If you’re following along while building your own smart mirror frame, don’t worry if you cannot find those exact dimensions - it ends up a little bulky anyway, so feel free to size down a bit, just make sure you can encase your device and the smart mirror you’re getting. My mirror ended up being pretty beefy (and heavy, thanks to a thick piece of glass), so feel free to size this down a bit for your build.

I originally planned to use glue to put together the frame and hold the mirror in place, but the type of glue I purchased didn’t seem to hold two pieces of wood together very well so I bought some double-sided tape and used that instead. I figured I can even put in a Lightning cable for power by using a bit of Sugru to hold that in its original position.

Since I was looking to place the mirror on my desk, I decided to also get a simple adjustable tablet stand that will hold the whole thing in place. I perused Amazon’s offerings for a bit and eventually picked the Amazon Basics adjustable tablet stand for only about €8 or so.

Checkout Slip

I ended up buying some foam rubber for protection later on, but this is the bulk of the material costs, not counting the mirror.

Parts & tools

Here’s a handy list of everything I used to build the frame:

And these are the tools needed to build it:

Cutting & building

Pieces of Wood

I started the actual process of building everything by cutting the frame for the mirror (but only after measuring twice). I taped the pieces to the side of the mirror and cut more as I went along. After I finished framing the mirror, I proceeded to cut the pieces for the second layer which would hold the iPad mini in place.

Frame before ornamentation

The finished frame, including the mirror and the iPad before I started putting the ornamentation on. Notice the gaps between the pieces of wood because of the double-sided tape.

Making sure the Lightning Cable fits

Putting the second layer of frame pieces on, to hold the iPad Mini in place. I put in the Lightning Cable as a guide so I could cut a proper hole for it into the piece of wood that I would eventually fit in there.

After I was done putting both levels of the frame together, I added the ornamentation around the first layer which I cut at 45° angles using a mitre box. A better craftsperson than me would probably have managed to create smaller gaps, but considering that my last woodworking class was some time in the late 80s in elementary school, I consider this a full success.

Putting together the Frame

Adding the ornamental pieces on top of the first layer, just slightly covering the sides of the mirror. If you build this yourself, make sure to find out beforehand if you’re about to cover part of the screen. Ideally, bring the iPad with you when buying the materials.

Finally, I added the crossbar on the back that makes sure that the iPad won’t just fall out. I added some of the foam rubber to this part so that the iPad doesn’t get scratched when I squeeze it in there. I’ve built it to be a very tight fit, so inserting the iPad needs a bit of force and getting it out requires some sort of tool, like a dough scraper or such. It’s not meant to be removed on a regular basis.

Completed Lightning Port

View of the back with the crossbar in place and the cutout for the Lightning Cable visible at the lower end.
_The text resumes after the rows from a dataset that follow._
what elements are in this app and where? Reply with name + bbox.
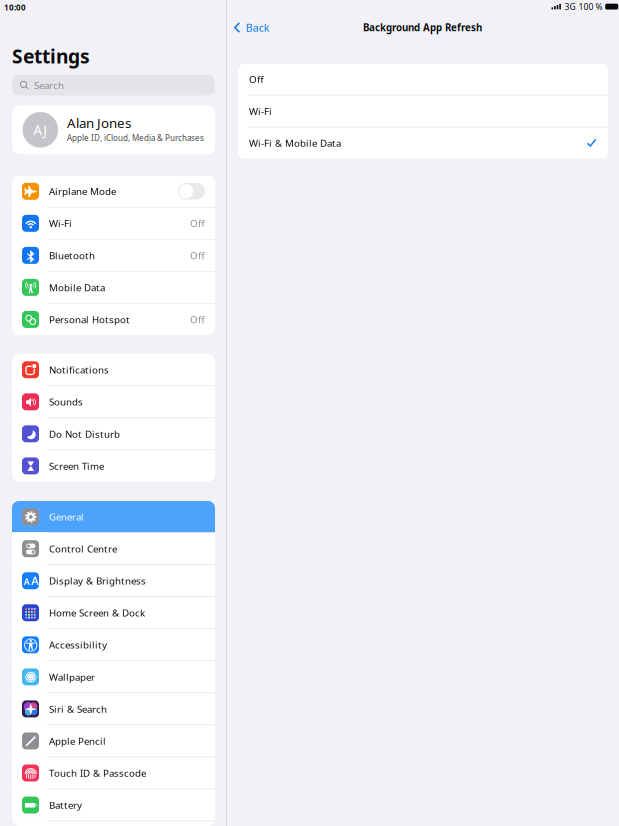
staticText: 10:00 bbox=[4, 2, 26, 13]
staticText: Control Centre bbox=[49, 542, 117, 555]
staticText: Settings bbox=[12, 43, 90, 69]
button[interactable]: Do Not Disturb bbox=[12, 418, 215, 450]
staticText: Off bbox=[249, 73, 264, 86]
button[interactable]: Screen Time bbox=[12, 450, 215, 482]
button[interactable]: Control Centre bbox=[12, 533, 215, 564]
button[interactable]: AJ bbox=[12, 105, 215, 154]
staticText: Do Not Disturb bbox=[49, 427, 120, 440]
staticText: Battery bbox=[49, 798, 82, 812]
staticText: Apple Pencil bbox=[49, 734, 106, 748]
button[interactable]: Battery bbox=[12, 789, 215, 821]
staticText: General bbox=[49, 510, 84, 523]
button[interactable]: Notifications bbox=[12, 354, 215, 385]
button[interactable]: Back bbox=[226, 16, 279, 40]
staticText: Home Screen & Dock bbox=[49, 606, 145, 620]
staticText: AJ bbox=[33, 120, 47, 139]
staticText: Wi-Fi bbox=[49, 217, 72, 230]
button[interactable]: Wi-Fi bbox=[12, 208, 215, 239]
button[interactable]: Home Screen & Dock bbox=[12, 597, 215, 628]
staticText: Apple ID, iCloud, Media & Purchases bbox=[67, 132, 204, 143]
staticText: Screen Time bbox=[49, 459, 104, 473]
button[interactable]: Sounds bbox=[12, 386, 215, 417]
button[interactable]: Personal Hotspot bbox=[12, 304, 215, 335]
button[interactable]: Mobile Data bbox=[12, 272, 215, 303]
staticText: Personal Hotspot bbox=[49, 313, 130, 326]
staticText: Notifications bbox=[49, 363, 109, 376]
staticText: Wallpaper bbox=[49, 670, 95, 684]
staticText: Airplane Mode bbox=[49, 185, 116, 198]
staticText: 100 % bbox=[579, 1, 603, 12]
button[interactable]: Off bbox=[238, 64, 608, 95]
staticText: Siri & Search bbox=[49, 702, 107, 716]
button[interactable]: Airplane Mode bbox=[12, 176, 215, 207]
button[interactable]: Apple Pencil bbox=[12, 725, 215, 757]
button[interactable]: Wi-Fi bbox=[238, 96, 608, 127]
staticText: Display & Brightness bbox=[49, 574, 146, 587]
staticText: Accessibility bbox=[49, 638, 107, 652]
staticText: Wi-Fi bbox=[249, 104, 272, 118]
staticText: Bluetooth bbox=[49, 249, 95, 262]
button[interactable]: Wallpaper bbox=[12, 661, 215, 692]
button[interactable]: Touch ID & Passcode bbox=[12, 757, 215, 789]
staticText: Off bbox=[190, 313, 205, 326]
button[interactable]: Privacy bbox=[12, 821, 215, 826]
staticText: Touch ID & Passcode bbox=[49, 766, 146, 780]
staticText: 3G bbox=[564, 1, 575, 12]
staticText: Wi-Fi & Mobile Data bbox=[249, 136, 341, 150]
staticText: Background App Refresh bbox=[363, 21, 482, 34]
staticText: Sounds bbox=[49, 395, 83, 408]
button[interactable]: Display & Brightness bbox=[12, 565, 215, 596]
button[interactable]: General bbox=[12, 501, 215, 532]
staticText: Off bbox=[190, 249, 205, 262]
staticText: Off bbox=[190, 217, 205, 230]
button[interactable]: Bluetooth bbox=[12, 240, 215, 271]
staticText: Mobile Data bbox=[49, 281, 105, 294]
button[interactable]: Wi-Fi & Mobile Data bbox=[238, 127, 608, 159]
staticText: Alan Jones bbox=[67, 114, 131, 132]
staticText: Back bbox=[246, 20, 270, 35]
staticText: Search bbox=[34, 78, 64, 92]
button[interactable]: Accessibility bbox=[12, 629, 215, 660]
button[interactable]: Siri & Search bbox=[12, 693, 215, 724]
In the end, the frame turned out a little thick, so I probably could have reduced the strength of the wood by a few millimetres and I’d still be fine, but this is just a minor detail that I don’t notice while looking straight at the mirror on my desk - and I’ve already been using it for a while now. In fact, I only notice it when I put the mirror face-down on the desk, so it’s really a non-issue if you cannot find slimmer material yourself.

Completed Frontal View

The completed project, as it stands on my desk right now as I’m writing this. I’m thinking about painting it, which might even hide the gaps to some degree. Yes, it’s very rainy where I live.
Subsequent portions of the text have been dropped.